--- RECORDS TO PROCESS ---

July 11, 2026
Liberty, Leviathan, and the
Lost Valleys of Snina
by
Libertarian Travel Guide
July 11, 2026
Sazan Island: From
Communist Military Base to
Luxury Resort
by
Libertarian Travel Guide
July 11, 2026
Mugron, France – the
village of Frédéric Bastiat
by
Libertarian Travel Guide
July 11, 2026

---
--- RECORDS TO PROCESS ---

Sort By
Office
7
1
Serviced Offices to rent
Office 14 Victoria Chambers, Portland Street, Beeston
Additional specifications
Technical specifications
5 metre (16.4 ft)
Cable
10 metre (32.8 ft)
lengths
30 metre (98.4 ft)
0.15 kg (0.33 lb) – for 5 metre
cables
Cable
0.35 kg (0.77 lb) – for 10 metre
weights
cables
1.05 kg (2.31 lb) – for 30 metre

---
--- RECORDS TO PROCESS ---

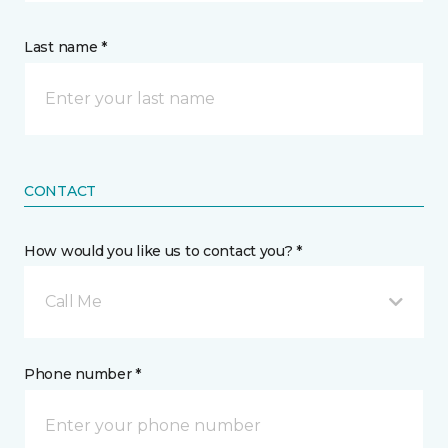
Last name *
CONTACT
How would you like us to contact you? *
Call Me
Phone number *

---

### EXERCISE GOAL
Nothing but the lines above from the one containing "0.35 kg (0.77 lb) – for 10 metre" through the one containing "1.05 kg (2.31 lb) – for 30 metre" should appear in the answer, each repeated exactly.

### WRITTEN ANSWER
0.35 kg (0.77 lb) – for 10 metre
weights
cables
1.05 kg (2.31 lb) – for 30 metre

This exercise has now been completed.